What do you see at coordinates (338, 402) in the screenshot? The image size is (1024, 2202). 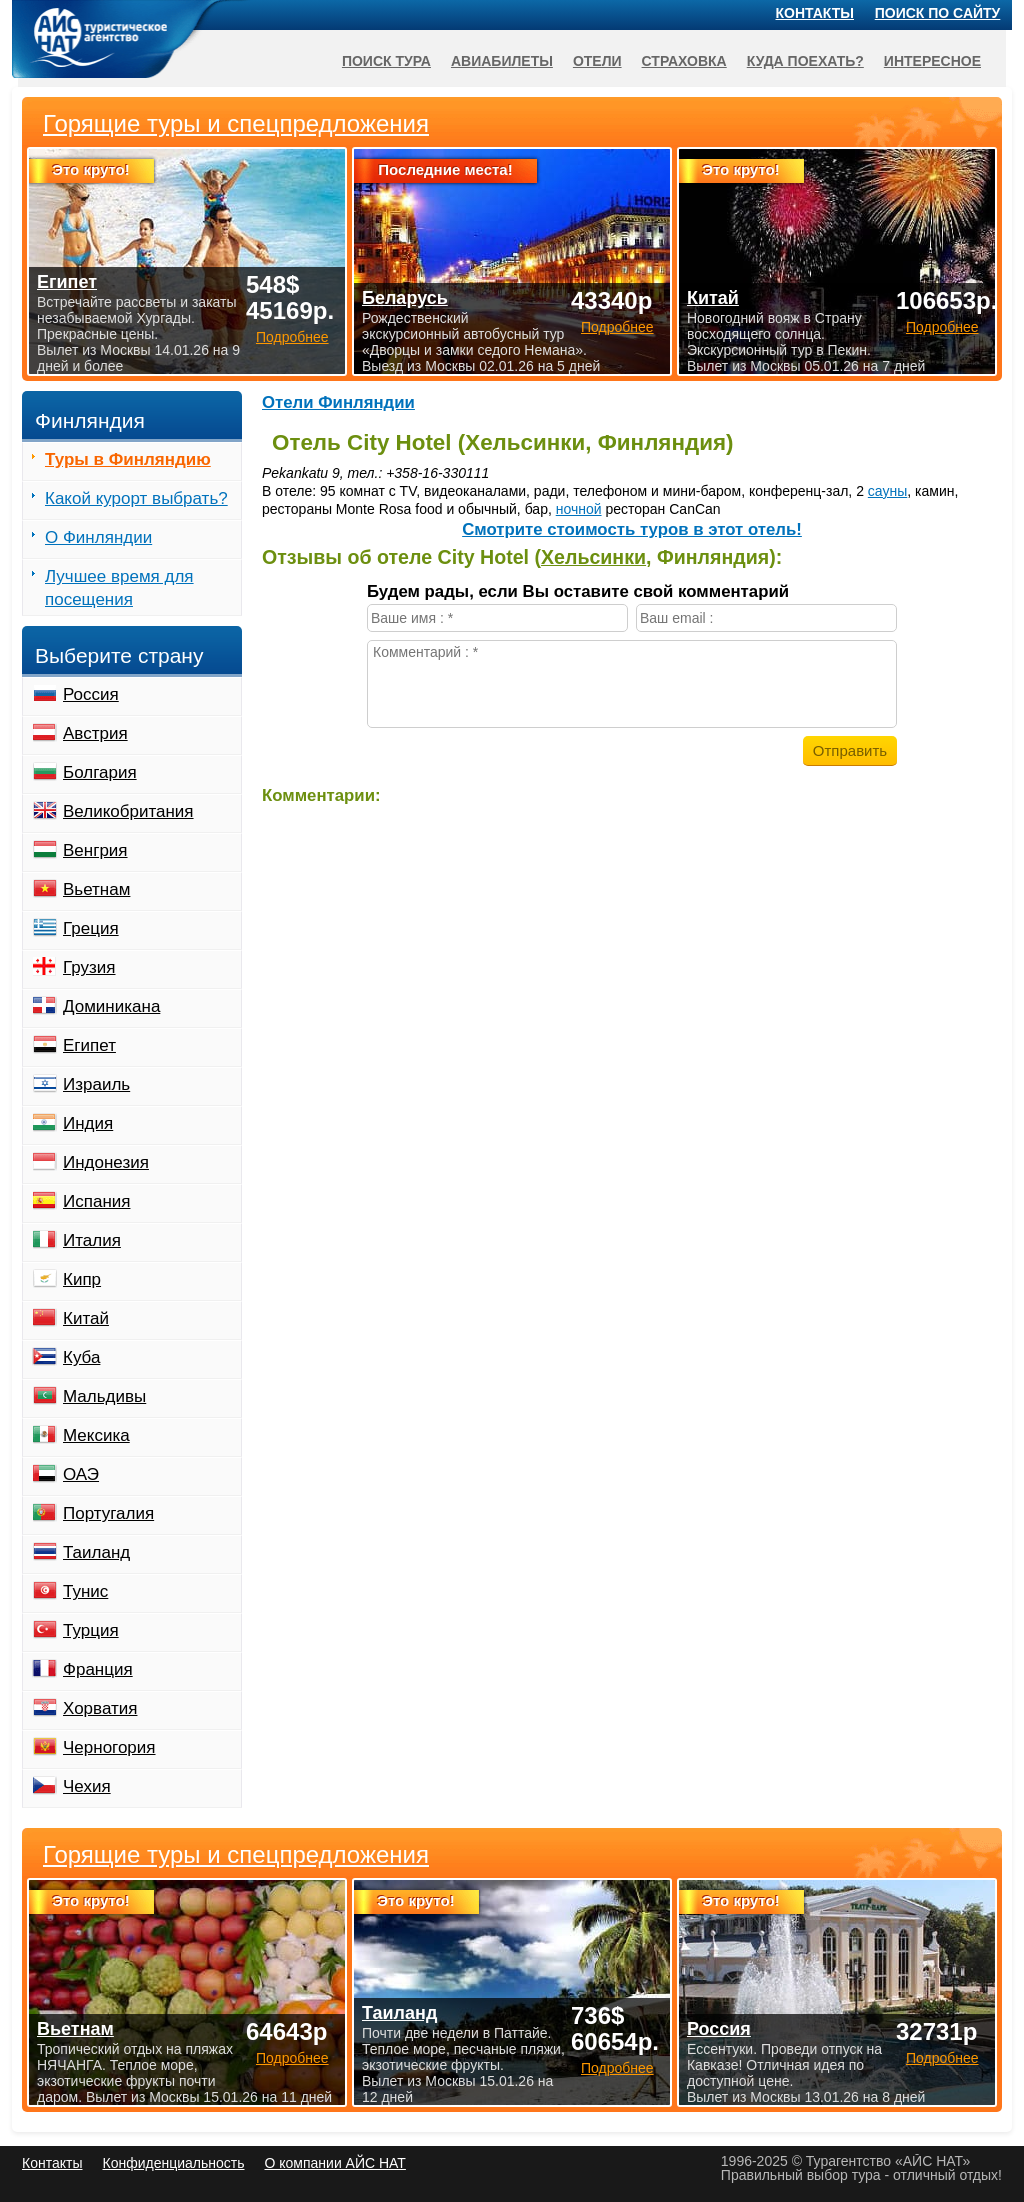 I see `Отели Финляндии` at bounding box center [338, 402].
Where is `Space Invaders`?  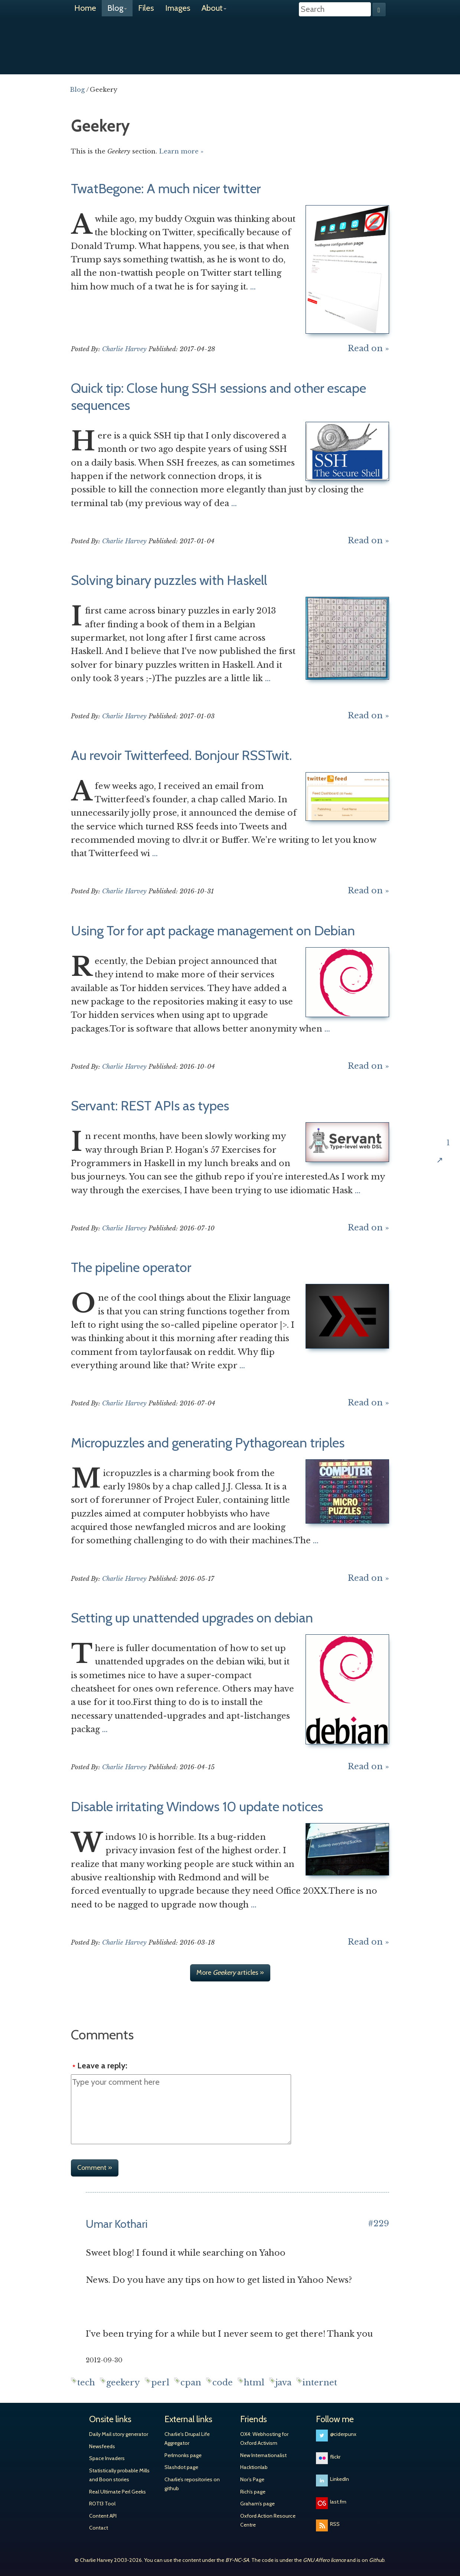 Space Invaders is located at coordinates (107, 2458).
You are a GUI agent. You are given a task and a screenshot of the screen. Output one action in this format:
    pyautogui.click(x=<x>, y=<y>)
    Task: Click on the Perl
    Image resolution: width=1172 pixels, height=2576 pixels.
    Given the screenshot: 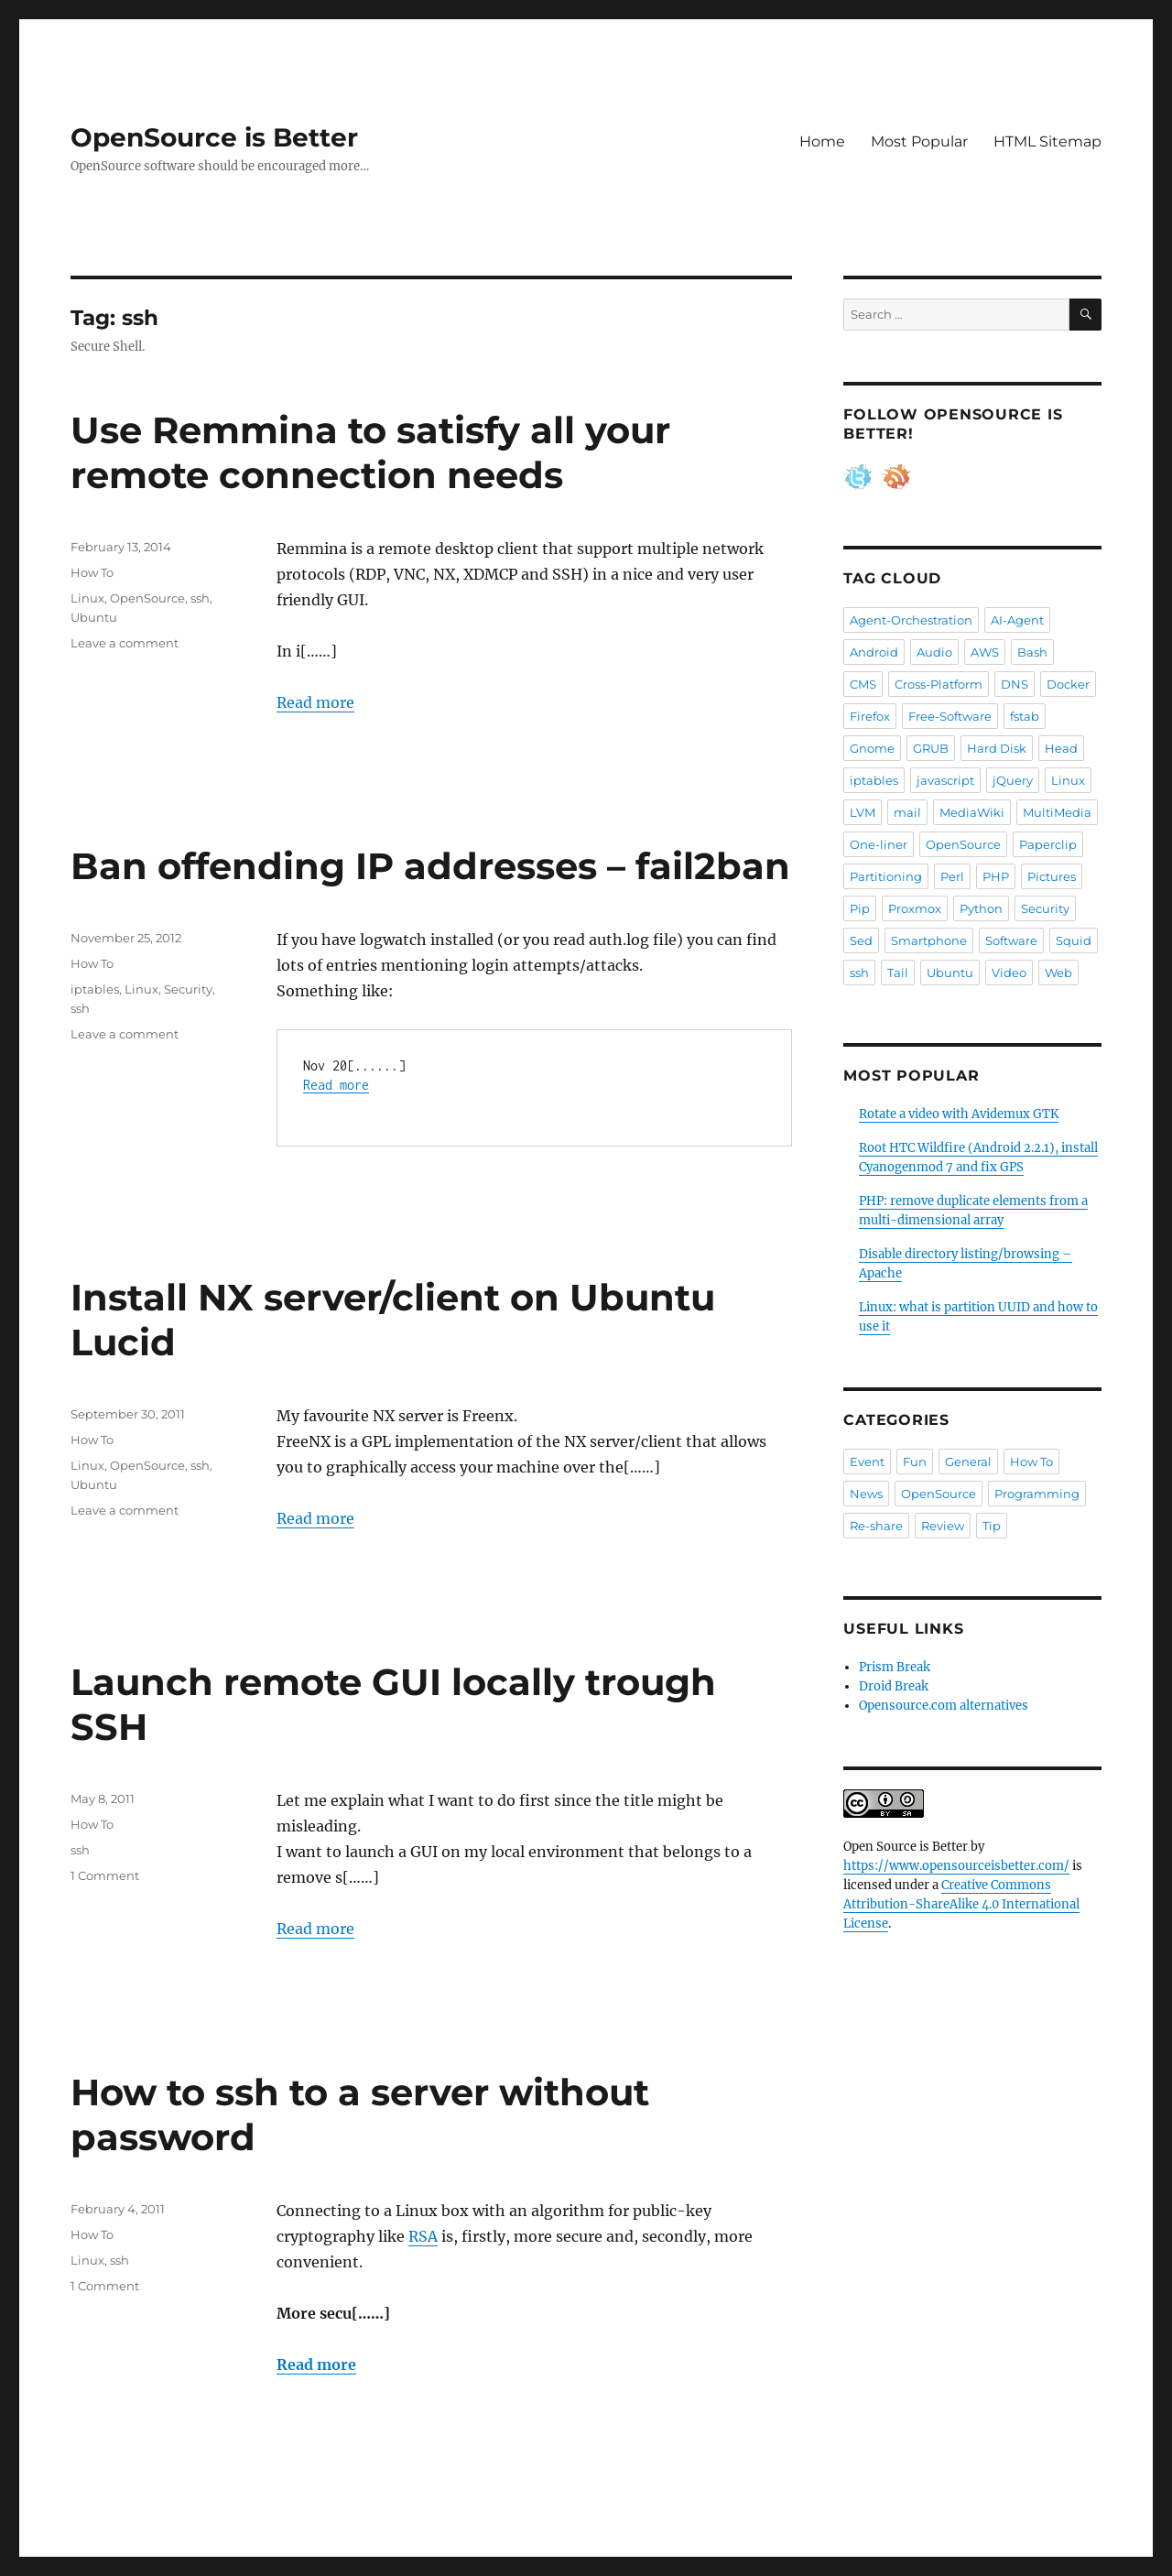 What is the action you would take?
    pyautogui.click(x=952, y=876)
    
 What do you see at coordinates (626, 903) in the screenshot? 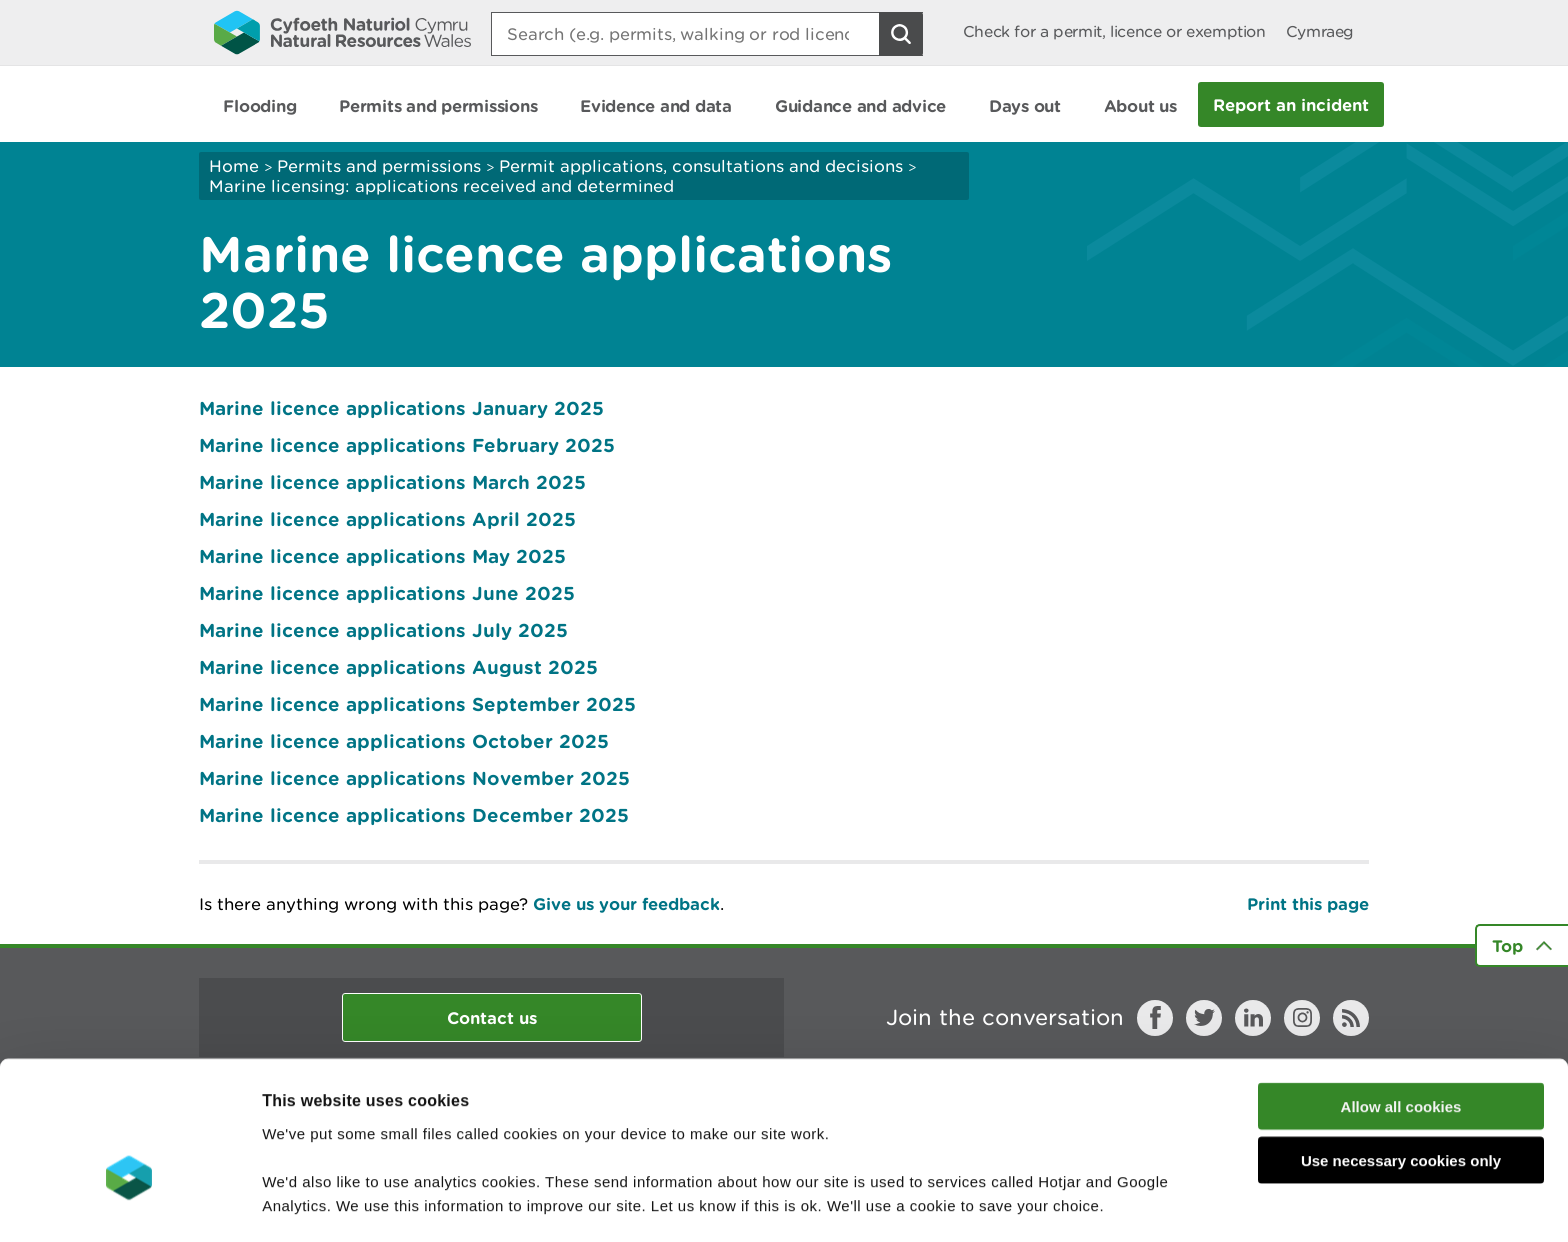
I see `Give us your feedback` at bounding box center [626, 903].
#####
Once you find the line containing "What do you see at coordinates (626, 903)", transcribe it and each line after it to the end of the records exactly, and leave out the pictures.

 What do you see at coordinates (626, 903) in the screenshot? 
I see `Give us your feedback` at bounding box center [626, 903].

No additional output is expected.